I attended a marketing and advertising conference in 2009. It was very soon after the death of Michael Jackson and the keynote speaker began the session by asking, “how many of you woke up this morning, walked outside to get your newspaper and learned, for the first time, that Michael Jackson had died?” Not a hand in the crowd of over a thousand was raised. He then asked, “how many of you came home after a long day of work, turned on the 6 o’clock news and learned for the first time that Michael Jackson had died?” Maybe a couple of people in the audience raised their hands.

He then asked, “how many of you, within minutes, got an email, text, tweet, Facebook post or read on AOL that Michael Jackson had died?” The entire audience raised their hands.

The point of the speech was that the way people receive information in 2009 is dramatically different from the way we received it ever before. Although many people might enjoy holding a newspaper on a lazy Sunday morning reading editorials or human interest stories, nobody in present times walks into their office, sits down at their desk and typewriter and gets their relevant information from the morning paper anymore.

That was 2009. We’re now in 2017 and things have moved online at an even faster pace. Barak Obama was the first president to “tweet” on January 18, 2010 and the President we are going to inaugurate today uses Twitter as his platform to communicate with his constituents. Things have changed.

Major newspapers have ceased traditional print and gone digital only. Even the Wall Street Journal, which has the largest subscriber base of any US Newspaper, acknowledged this past October that the future of it’s paper is online. The NY Times, amid similar concerns with it’s print version, acknowledged it intends, “to chart a path forward as readers move online and increasingly onto mobile platforms.”

Businesses communicate through email, not letters or even faxes. Many offices have gone “paperless”, using electronic document filing systems and e-signatures. Internet access has become indispensable in all aspects of modern life and business. Without it you can’t communicate effectively with family and friends, you can’t work in most jobs, you can’t participate in political discussions and you can’t integrate meaningfully into society.

Many states block or severely restrict sex offenders’ access to the internet. Even those who are no longer on probation. The Supreme Court will soon hear the Packingham case, challenging the North Carolina law that prevents all registered former sex offenders from “accessing” sites that also allow children to “access”, such as the New York Times website. Such a ban is like telling someone convicted of wire fraud they can never use the telephone again, but ‘that’s alright because they can still write letters’.

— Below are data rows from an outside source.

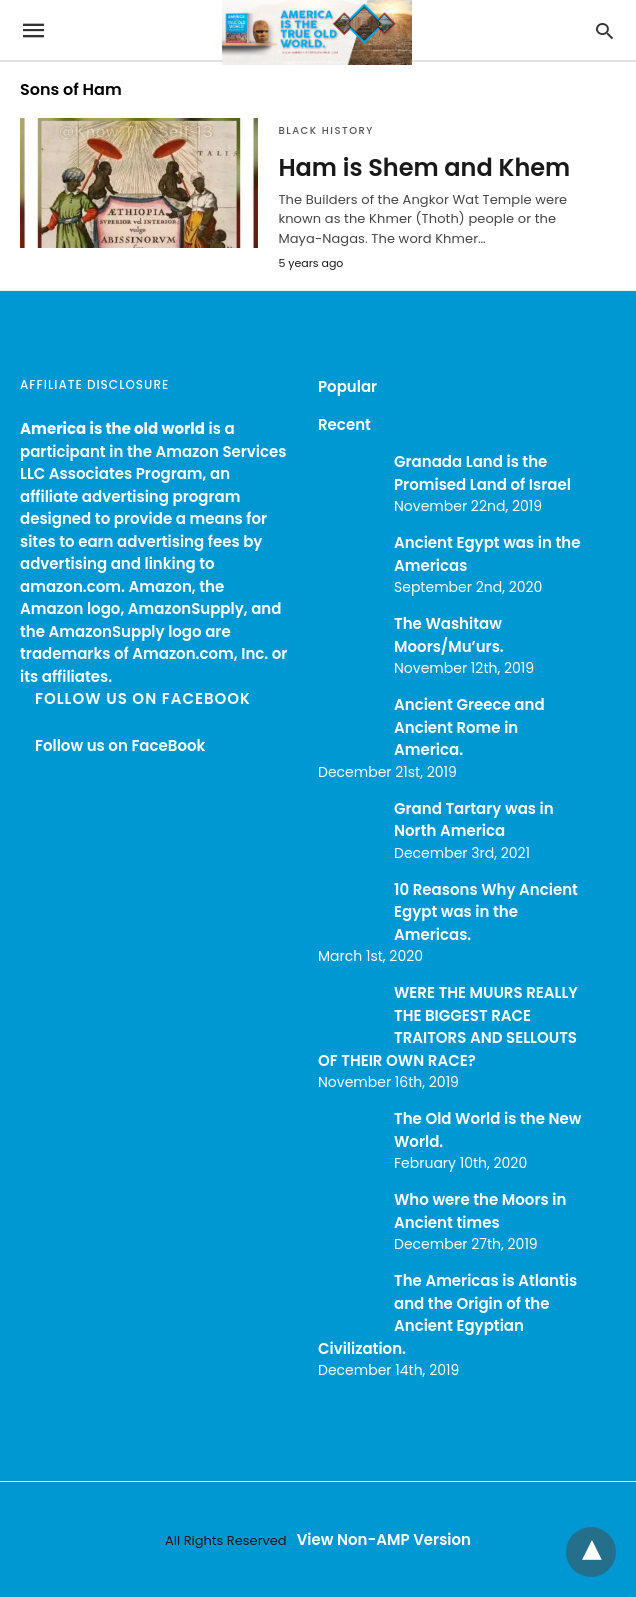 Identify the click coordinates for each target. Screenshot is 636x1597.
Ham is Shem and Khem (424, 167)
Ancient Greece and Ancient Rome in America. (469, 727)
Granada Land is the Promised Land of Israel (482, 473)
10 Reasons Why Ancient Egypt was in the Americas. (486, 912)
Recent (344, 424)
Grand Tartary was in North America (474, 820)
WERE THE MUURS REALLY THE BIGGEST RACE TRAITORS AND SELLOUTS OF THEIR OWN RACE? (448, 1026)
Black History (325, 130)
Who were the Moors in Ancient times (480, 1211)
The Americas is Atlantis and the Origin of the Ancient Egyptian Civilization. (447, 1314)
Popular (347, 386)
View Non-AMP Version (384, 1539)
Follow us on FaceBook (143, 698)
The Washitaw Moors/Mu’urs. (449, 635) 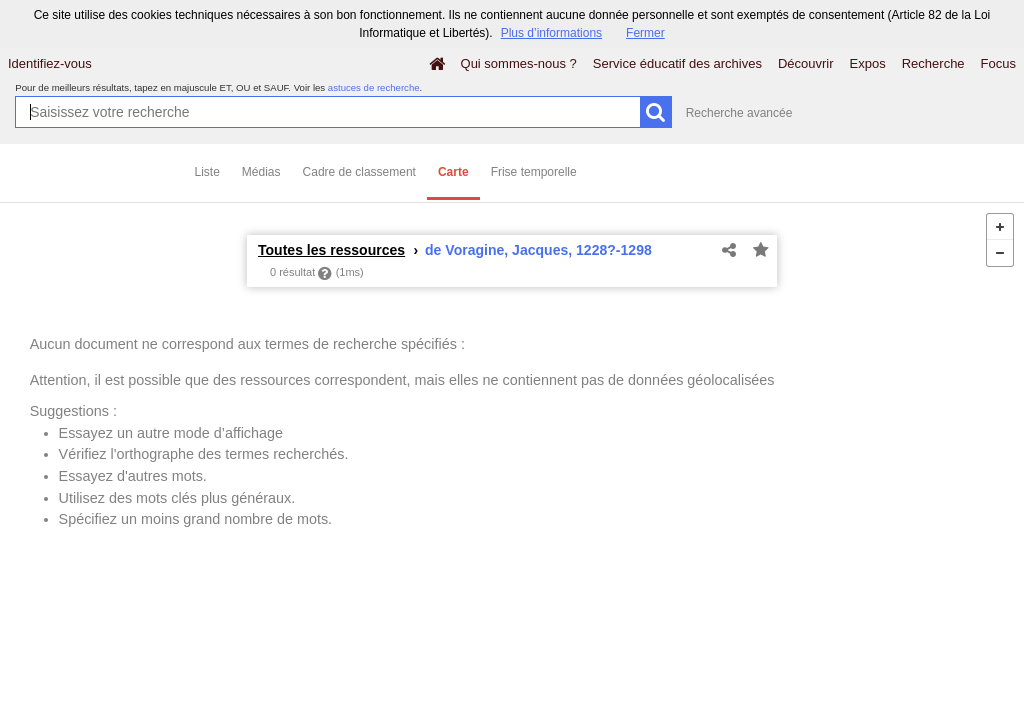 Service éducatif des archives (677, 63)
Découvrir (806, 63)
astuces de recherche (374, 87)
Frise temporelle (534, 172)
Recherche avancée (739, 113)
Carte (453, 172)
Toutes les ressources (331, 250)
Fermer (645, 33)
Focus (998, 63)
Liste (207, 172)
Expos (868, 63)
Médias (261, 172)
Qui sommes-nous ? (519, 63)
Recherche (933, 63)
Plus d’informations (551, 33)
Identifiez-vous (50, 63)
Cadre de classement (359, 172)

And they don’t call it punishment! Ha! Even a five-year old can see that as punishment. After all, taking away one’s ipad is harsher nowadays than being sent to your room.

Times have also changed when it comes to technology to track and prevent online sexual victimization. There is a wealth of free software for parents to track their children’s online and mobile use. The FBI and local law enforcement has access to technology such as “Fairplay” which tracks illegal images through “hash marks” or “hash values”. Private companies even have their own technology, such as Microsoft’s Child Exploitation Tracking System. Florida-based Child Rescue Coalition claims it “has trained investigators in every state and 62 countries” and that it’s software “has led to the arrest of 7,400 people and rescued 1,700 children around the world from child porn. For those on probation, there are several applications that can run on a probationer’s computer to detect and report suspected prohibited activity. There are so many ways to work through this concern that don’t infringe on citizens’ First Amendment rights.

The other reality that laws need to accept, after decades of research, is that 9 out of 10 sexual crimes are committed by someone NOT on the registry, that sex offenders have among the lowest recidivism rate of any criminal class and that someone intent on committing a sexual assault is not going to worry about using an un-registered internet identifier. In fact, they would be stupid to use a registered one to commit a crime!

Instead of operating sites to perpetuate it’s distribution, law enforcement should focus on removing illegal pornography from the web. Instead of hyper-focusing on the less than 10% who are NOT likely to repeat their crimes, they need to focus on the more than 90% who are presently ignored. Instead of passing “feel good legislation”, legislators need to pass sex offender laws that get with the times, consider what decades of empirical evidence proves, consider the realities of modern times and employ the tools out there that focus on prevention, rather than punishment.